What I figured is it would just be a little device with the tune on it and flash it, like most other mail order tunes. 

Honestly im used to firing my laptop up and plugging into my ecu on other cars and tuning on the fly. 

Either way it would be nice if BNR would indicate that you still need the cable with the budget tune. Just my two cents.


----------



## Jnoobs (Nov 22, 2012)

Understandable but if you read other threads about these tunes on here we all have indicated the need of the cable. With a budget tune I would recommend just renting the cable since you can't datalog.

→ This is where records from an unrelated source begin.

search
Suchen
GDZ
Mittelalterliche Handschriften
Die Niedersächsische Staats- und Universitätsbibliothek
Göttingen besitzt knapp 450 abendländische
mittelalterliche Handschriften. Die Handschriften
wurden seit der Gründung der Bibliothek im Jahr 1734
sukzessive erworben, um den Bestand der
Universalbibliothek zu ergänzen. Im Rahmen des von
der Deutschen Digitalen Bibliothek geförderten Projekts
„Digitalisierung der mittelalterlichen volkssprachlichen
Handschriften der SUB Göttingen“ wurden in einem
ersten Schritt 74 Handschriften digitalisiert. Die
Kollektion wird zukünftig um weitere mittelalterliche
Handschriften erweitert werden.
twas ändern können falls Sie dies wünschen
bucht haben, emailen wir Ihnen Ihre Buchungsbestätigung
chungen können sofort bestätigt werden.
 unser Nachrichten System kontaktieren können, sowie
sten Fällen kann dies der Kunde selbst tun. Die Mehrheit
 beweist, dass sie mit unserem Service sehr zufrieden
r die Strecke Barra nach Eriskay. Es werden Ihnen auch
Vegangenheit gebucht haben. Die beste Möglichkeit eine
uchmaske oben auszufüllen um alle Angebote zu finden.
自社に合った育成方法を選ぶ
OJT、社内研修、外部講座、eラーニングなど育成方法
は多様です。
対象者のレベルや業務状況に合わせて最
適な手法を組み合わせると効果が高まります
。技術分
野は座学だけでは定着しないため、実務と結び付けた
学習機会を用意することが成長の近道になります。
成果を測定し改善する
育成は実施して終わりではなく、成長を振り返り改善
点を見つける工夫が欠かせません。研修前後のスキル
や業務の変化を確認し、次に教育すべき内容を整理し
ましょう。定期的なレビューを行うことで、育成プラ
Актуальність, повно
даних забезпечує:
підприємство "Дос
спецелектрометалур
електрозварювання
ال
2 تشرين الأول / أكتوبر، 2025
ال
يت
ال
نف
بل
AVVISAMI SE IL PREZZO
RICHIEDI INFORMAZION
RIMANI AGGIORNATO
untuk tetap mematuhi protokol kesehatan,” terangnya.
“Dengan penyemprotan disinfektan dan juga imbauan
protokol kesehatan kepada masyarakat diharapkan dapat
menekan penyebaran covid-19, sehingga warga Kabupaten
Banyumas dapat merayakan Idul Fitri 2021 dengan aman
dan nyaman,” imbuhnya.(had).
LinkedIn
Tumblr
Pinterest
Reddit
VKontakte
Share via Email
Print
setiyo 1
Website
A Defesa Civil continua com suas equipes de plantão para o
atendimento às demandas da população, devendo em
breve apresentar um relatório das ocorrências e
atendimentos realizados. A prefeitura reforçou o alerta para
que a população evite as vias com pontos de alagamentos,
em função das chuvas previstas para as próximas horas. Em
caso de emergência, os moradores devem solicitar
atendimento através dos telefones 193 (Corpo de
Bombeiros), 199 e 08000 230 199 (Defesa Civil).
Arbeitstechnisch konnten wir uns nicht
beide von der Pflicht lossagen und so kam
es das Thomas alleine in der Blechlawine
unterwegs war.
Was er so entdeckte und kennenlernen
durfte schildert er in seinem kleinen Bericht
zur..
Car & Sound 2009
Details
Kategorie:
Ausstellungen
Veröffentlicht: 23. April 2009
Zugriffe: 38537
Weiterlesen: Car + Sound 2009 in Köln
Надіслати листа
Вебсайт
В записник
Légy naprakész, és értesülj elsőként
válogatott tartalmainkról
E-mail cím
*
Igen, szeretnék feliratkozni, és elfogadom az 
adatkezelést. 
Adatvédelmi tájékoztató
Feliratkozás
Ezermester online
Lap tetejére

If you have the premium tune than I recommend buying the cable since you have access to doing datalogs


Sent from AutoGuide.com Free App


----------



## CruzeDFB (Mar 3, 2013)

Hmm not to start a issue but they have my $ and I have received zero communication along with other members. 

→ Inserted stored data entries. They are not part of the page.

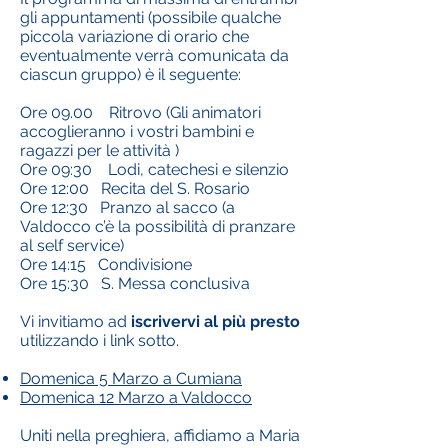
gli appuntamenti (possibile qualche
piccola variazione di orario che
eventualmente verrà comunicata da
ciascun gruppo) è il seguente:
Ore 09.00 Ritrovo (Gli animatori
accoglieranno i vostri bambini e
ragazzi per le attività )
Ore 09:30 Lodi, catechesi e silenzio
Ore 12:00 Recita del S. Rosario
Ore 12:30 Pranzo al sacco (a
Valdocco c’è la possibilità di pranzare
al self service)
Ore 14:15 Condivisione
Ore 15:30 S. Messa conclusiva
Vi invitiamo ad
iscrivervi al più presto
utilizzando i link sotto.
Domenica 5 Marzo a Cumiana
Domenica 12 Marzo a Valdocco
Uniti nella preghiera, affidiamo a Maria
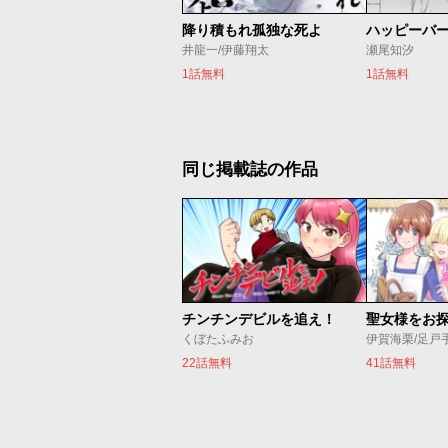
降り積もれ孤独な死よ
井龍一/伊藤翔太
瀬尾知汐
1話無料
1話無料
同じ掲載誌の作品
チンチンデビルを追え！
くぼたふみお
伊賀海栗/足戸
22話無料
41話無料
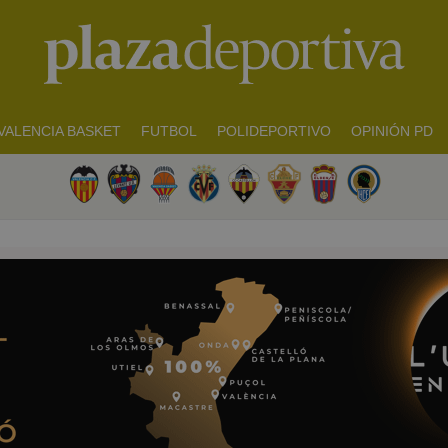
VALENCIA BASKET
FUTBOL
POLIDEPORTIVO
OPINIÓN PD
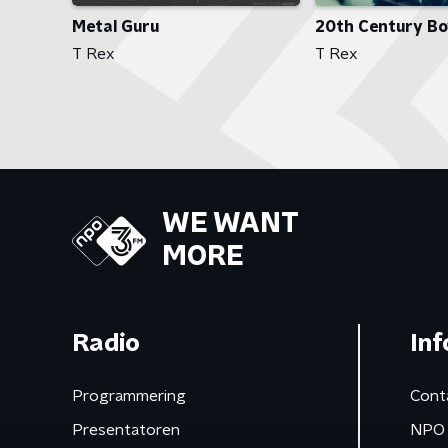
Metal Guru
20th Century B
T Rex
T Rex
WE WANT
MORE
Radio
Inf
Programmering
Cont
Presentatoren
NPO 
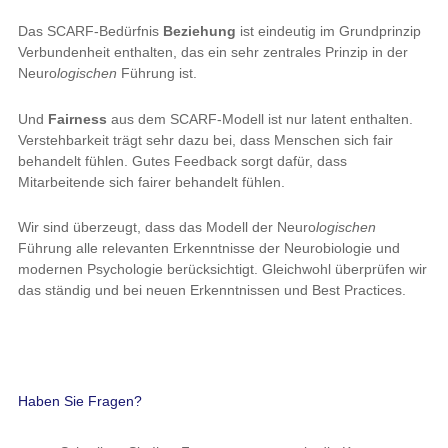
Das SCARF-Bedürfnis
Beziehung
ist eindeutig im Grundprinzip
Verbundenheit enthalten, das ein sehr zentrales Prinzip in der
Neuro
logischen
Führung ist.
Und
Fairness
aus dem SCARF-Modell ist nur latent enthalten.
Verstehbarkeit trägt sehr dazu bei, dass Menschen sich fair
behandelt fühlen. Gutes Feedback sorgt dafür, dass
Mitarbeitende sich fairer behandelt fühlen.
Wir sind überzeugt, dass das Modell der Neuro
logischen
Führung alle relevanten Erkenntnisse der Neurobiologie und
modernen Psychologie berücksichtigt. Gleichwohl überprüfen wir
das ständig und bei neuen Erkenntnissen und Best Practices.
Haben Sie Fragen?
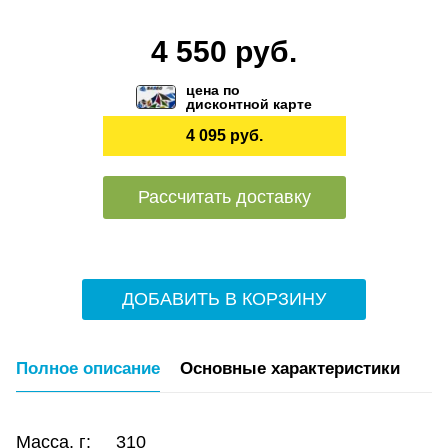
4 550 руб.
цена по
дисконтной карте
4 095 руб.
Рассчитать доставку
ДОБАВИТЬ В КОРЗИНУ
Полное описание
Основные характеристики
Масса, г: 310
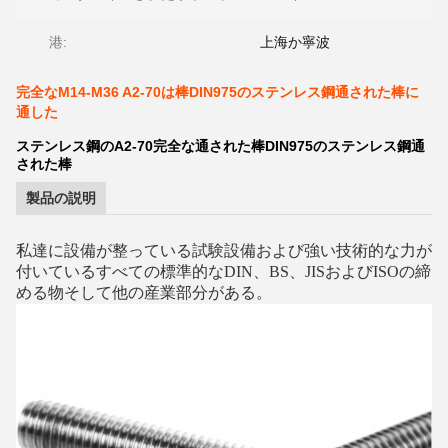
港:
上海か寧波
完全なM14-M36 A2-70は棒DIN975のステンレス鋼通された棒に
通した
ステンレス鋼のA2-70完全な通された棒DIN975のステンレス鋼通
された棒
製品の説明
私達に
設備が整っている試験設備および強い技術的な力が
付いているすべての標準的なDIN、BS、JISおよびISOの締
める物そして他の産業部分が
ある
。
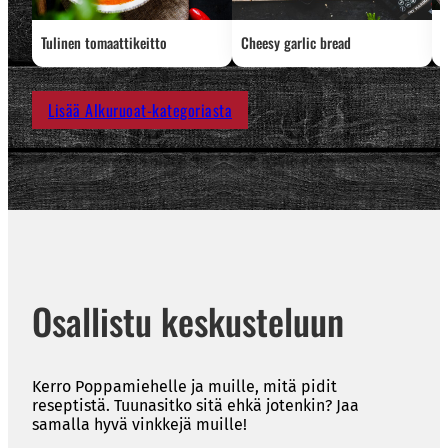
P
Tulinen tomaattikeitto
Cheesy garlic bread
Lisää Alkuruoat-kategoriasta
Osallistu keskusteluun
Kerro Poppamiehelle ja muille, mitä pidit
reseptistä. Tuunasitko sitä ehkä jotenkin? Jaa
samalla hyvä vinkkejä muille!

Jerry hasn't been on since the 15th, hopefully we will start getting communication soon.


----------



## OH2LTRS (Apr 10, 2013)

Maybe he's buried with orders from this sale and trying to get them processed? An email with an approximate delivery date would be good, though.


----------



## [email protected] (Nov 12, 2011)

Yes we've just been extremely busy with all the orders plus trying to set up group buys for things like the VG shark fins. I have ordered all tunes from trifecta and they sent them to me last night so expect your tunes today most likely. Although I am still waiting on 23 tunes to come in so you may be in that next batch. This is common behavior when we do a sale like this as we sell hundreds of tunes in a very short amount of time


Sent from AutoGuide.com App


----------



## TMcDermid (Mar 30, 2013)

Thanks for the update Jerry!


----------



## CruzeTech (Mar 23, 2012)

Just loaded my tune, very nice! I've sent 2 data logs. It feels pretty good now. Can't wait to see how it feels tune corrected. And hopefully on my morning commute tomorrow, I get better gas mileage than he is getting. Says his Eco 6MT is only getting in the low 30s. He data logged and is waiting on his second tune. 


Sent from AutoGuide.com App


----------



## CruzeTech (Mar 23, 2012)

Just drive my 55 mile trip to work, 47.7 average and 49.3 high with the tune. Feels pretty good. It stumbles lightly and when I started it this morning, it had a little rough idle until kick down. 


Sent from AutoGuide.com App


----------



## CruzeDFB (Mar 3, 2013)

CruzeTech said:


> Just drive my 55 mile trip to work, 47.7 average and 49.3 high with the tune. Feels pretty good. It stumbles lightly and when I started it this morning, it had a little rough idle until kick down.
> 
> 
> Sent from AutoGuide.com App


That's a pretty impressive result, Howe the tune now after a few days?


Sent from AutoGuide.com Free App


----------



## CruzeTech (Mar 23, 2012)

The tune is doing really good. I need to check my plug gap. It wants to fall on its face with the tune in Eco mode. I am still waiting on my data logged tune to get back to me. See how it does then. But the boost comes on really strong almost instantly now, and the 2nd gear stall I used to get trying to pull from 1,200 rpm is gone. 


Sent from AutoGuide.com App


----------



## k8busa (Apr 12, 2013)

How long does it take to get the tune file ? I just got the cable but still no tune ?


----------



## TMcDermid (Mar 30, 2013)

k8busa said:


> How long does it take to get the tune file ? I just got the cable but still no tune ?


I got my cable as well and sent out my TCM code. I am currently waiting for my tune as well. I am hoping it is sooner than later =)


----------



## CruzeDFB (Mar 3, 2013)

Hey, I bought the tune a few weeks ago. I have yet to receive it, my car is in the middle of a Lemon Law Case. Am I able to cancel/return my tune since I haven't received it yet?


----------



## [email protected] (Nov 12, 2011)

Yes you need to email us


Sent from AutoGuide.com App


----------



## gula47 (Feb 25, 2013)

****, I missed the sale. Let me know if you are going to run another one.


Thanks
Darrick


----------



## lettschill32811 (Oct 10, 2013)

Yes I wanna know know when the next sale is too!!


----------



## tcbracing (Mar 14, 2013)

I'm interested as well. GM bonus money burning a hole in my pocket ;-)


----------



## got_boost (Sep 29, 2011)

Ahhh it's a resurrection!


Sent from AutoGuide.com Free App


----------



## marden64 (Dec 1, 2013)

I was excited until I seen when the 1st post was made


----------



## hificruzer226 (Mar 27, 2013)

A little sad now


----------



## StreetThisECO (Jul 14, 2013)

I'm ready for their to be another spring sale! I have the cable and have two family members with tunes already. We just bought another Cruze and it is begging for a new tune 


Any word on a new sale soon??


----------



## underwood032 (Mar 4, 2014)

Trifecta Tune 2011-2014 Chevrolet Cruze 1.4L Turbo

$315.00 isn't a sale?


----------



## CHEVYCRUZE RS (Mar 29, 2011)

ahhhh, I thought it said VTuner tunes 20% off....lol


----------